This page describes raw output (decoded transcript counts and morphology images) and other standard output files derived from them, which are included in the Xenium output directory for each selected region (also see Archiving Xenium data). These data reduce low-level internal image sensor data, preserving details needed to assess decoded transcript quality (learn more at Overview of Xenium Algorithms).
All run data will be stored in the output/
directory on the Xenium Analysis Computer and will be accessible on the Desktop. Refer to the Xenium Instrument User Guide (CG000584) for instructions to export run data from the instrument.
Within the output/
directory, the data from individual runs are stored as subfolders and include the user-defined run name in the folder name. Within the top-level run folder, there are subfolders for each of the user-defined regions on the Xenium slides. The overall organization of subfolders is shown below:
output
└── <yyyymmdd>__<hhmmss>__<runName>
└── output-<instrumentSN>__<slideID>__<regionName>__<yyyymmdd>__<hhmmss>
The runName
and regionName
strings are user-defined; the other components of the directory names are auto-generated. <yyyymmdd>
is the start date and <hhmmss>
is the start time (in UTC).
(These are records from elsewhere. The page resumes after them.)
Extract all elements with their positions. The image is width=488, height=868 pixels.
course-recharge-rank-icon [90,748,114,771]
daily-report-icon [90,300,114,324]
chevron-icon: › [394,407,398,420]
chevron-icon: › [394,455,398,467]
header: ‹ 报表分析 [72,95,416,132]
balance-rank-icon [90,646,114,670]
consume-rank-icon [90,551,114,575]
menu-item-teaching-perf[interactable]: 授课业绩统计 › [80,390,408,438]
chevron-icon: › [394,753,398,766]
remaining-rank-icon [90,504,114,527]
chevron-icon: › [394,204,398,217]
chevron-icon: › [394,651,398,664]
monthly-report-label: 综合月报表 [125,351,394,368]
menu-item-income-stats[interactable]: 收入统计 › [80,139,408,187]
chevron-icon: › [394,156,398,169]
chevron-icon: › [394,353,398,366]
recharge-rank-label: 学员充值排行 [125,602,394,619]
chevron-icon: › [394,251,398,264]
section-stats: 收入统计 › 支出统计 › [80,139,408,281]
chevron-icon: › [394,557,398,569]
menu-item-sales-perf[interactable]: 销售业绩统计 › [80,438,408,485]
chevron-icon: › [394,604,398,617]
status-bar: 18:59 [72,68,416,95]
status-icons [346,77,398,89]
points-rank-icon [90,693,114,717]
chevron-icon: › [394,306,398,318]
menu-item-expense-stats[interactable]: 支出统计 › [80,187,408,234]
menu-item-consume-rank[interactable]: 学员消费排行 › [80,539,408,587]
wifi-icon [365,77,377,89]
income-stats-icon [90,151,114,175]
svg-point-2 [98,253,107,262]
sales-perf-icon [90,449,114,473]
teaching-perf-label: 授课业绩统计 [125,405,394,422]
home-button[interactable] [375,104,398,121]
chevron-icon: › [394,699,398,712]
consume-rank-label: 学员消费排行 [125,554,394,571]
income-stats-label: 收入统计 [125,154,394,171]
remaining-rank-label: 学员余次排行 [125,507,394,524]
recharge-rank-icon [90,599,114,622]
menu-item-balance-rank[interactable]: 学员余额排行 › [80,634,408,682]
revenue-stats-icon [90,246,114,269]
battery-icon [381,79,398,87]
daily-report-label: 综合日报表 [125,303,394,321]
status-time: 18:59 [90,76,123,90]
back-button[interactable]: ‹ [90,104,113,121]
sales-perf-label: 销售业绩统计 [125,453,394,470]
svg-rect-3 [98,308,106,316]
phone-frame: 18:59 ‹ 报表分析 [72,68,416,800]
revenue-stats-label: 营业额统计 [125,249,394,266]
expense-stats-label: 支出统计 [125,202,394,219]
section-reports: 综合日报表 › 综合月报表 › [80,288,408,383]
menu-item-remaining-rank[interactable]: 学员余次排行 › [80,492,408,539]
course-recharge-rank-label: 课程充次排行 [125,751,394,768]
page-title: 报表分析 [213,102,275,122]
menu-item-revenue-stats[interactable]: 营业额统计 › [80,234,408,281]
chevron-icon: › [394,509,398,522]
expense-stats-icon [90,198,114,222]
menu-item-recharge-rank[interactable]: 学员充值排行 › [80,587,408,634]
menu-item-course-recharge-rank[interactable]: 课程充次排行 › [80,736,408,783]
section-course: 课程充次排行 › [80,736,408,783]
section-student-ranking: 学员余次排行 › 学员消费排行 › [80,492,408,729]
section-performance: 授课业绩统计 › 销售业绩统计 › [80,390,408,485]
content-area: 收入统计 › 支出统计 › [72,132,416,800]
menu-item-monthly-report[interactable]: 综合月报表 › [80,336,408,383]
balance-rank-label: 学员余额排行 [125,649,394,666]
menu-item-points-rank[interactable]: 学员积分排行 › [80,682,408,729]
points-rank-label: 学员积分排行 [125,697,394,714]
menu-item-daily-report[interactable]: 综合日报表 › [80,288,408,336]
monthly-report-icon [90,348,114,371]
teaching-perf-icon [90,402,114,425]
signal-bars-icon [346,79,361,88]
The separators between the strings in the directory name are two underscores. Spaces in runName
and regionName
will be replaced by an underscore (_
) in the output directory name.
The remaining sections describe the Xenium output bundle files for each analysis run.
The experiment.xenium
is an experiment manifest file in JSON format that includes experiment metadata and relative file paths to other data files in the output folder needed by Xenium Explorer to visualize results.
Field | Description |
---|---|
major_version | Indicates major version of analysis output file formats read by Xenium Explorer |
minor_version | Indicates minor version of analysis output file formats read by Xenium Explorer |
patch_version | Patch version of analysis output file formats read by Xenium Explorer |
run_name | User-specified Run Name entered on instrument |
run_start_time | Instrument run start time |
region_name | User-specified name for region selected on instrument |
preservation_method | User-specified sample preservation method |
num_cells | Cells detected by Xenium Onboard Analysis pipeline |
transcripts_per_cell | Median transcripts per cell calculated by Xenium Onboard Analysis pipeline |
transcripts_per_100um | Transcripts per 100 µm2 calculated by Xenium Onboard Analysis pipeline |
cassette_name | User-specified Xenium Cassette Name entered on instrument |
slide_id | User-specified Xenium Slide ID entered on instrument |
panel_design_id | Panel design ID specified by panel selection on instrument (additionally panel_predesigned_id is included for add-on custom panel designs) |
panel_name | Panel name specified by panel selection on instrument |
panel_organism | Sample organism specified by selected gene panel |
panel_tissue_type | User-specified tissue type selected on instrument |
panel_num_targets_predesigned | Number of gene targets from the pre-designed gene panel |
panel_num_targets_custom | Number of gene targets from add-on custom panel if included in panel design |
pixel_size | Pixel size in the morphology.ome.tif image file (in µm) |
instrument_sn | Xenium Analyzer instrument serial number |
instrument_sw_version | Version of the Xenium Analyzer firmware used during analysis run |
analysis_sw_version | Version of Xenium Onboard Analysis pipeline used to analyze data |
analysis_uuid | Instrument metadata |
experiment_uuid | Instrument metadata |
cassette_uuid | Instrument metadata |
roi_uuid | Instrument metadata |
z_step_size | Z-step size (in µm) used for subsampling the morphology.ome.tif image Z-stacks |
well_uuid | Instrument metadata |
calibration_uuid | Instrument metadata |
segmentation_stain | Specifies the stain method selected on instrument for cell segmentation ("Xenium Multi-Tissue Stain" or "Nuclei (DAPI)"). |
images | Specifies the file paths to the morphology image files; used by Xenium Explorer to find input files |
xenium_explorer_files | Specifies the file paths to transcript, cell, secondary analysis, and analysis summary files; used by Xenium Explorer to find input files |
xenium_ranger | If the data was reanalyzed with Xenium Ranger, this section specifies the run_id , Xenium Ranger version, and commands used to analyze the data. |
The Xenium onboard analysis pipeline outputs an interactive HTML file named analysis_summary.html
. Open it on-instrument, in a web browser, or in Xenium Explorer. It contains summary metrics and automated secondary analysis results. Any alerts issued by the pipeline are displayed at the top of the page.
There are four clickable tabs that capture different information:
- The Summary tab contains summary metrics, images, and experiment information for a quick overview of the data.
- The Decoding tab contains more specific transcript decoding metrics.
- The Cell Segmentation tab shows the metrics for cell segmentation and partitioning transcripts into single cells.
- The Analysis tab captures the results from the pipeline's secondary analysis run on single cell data.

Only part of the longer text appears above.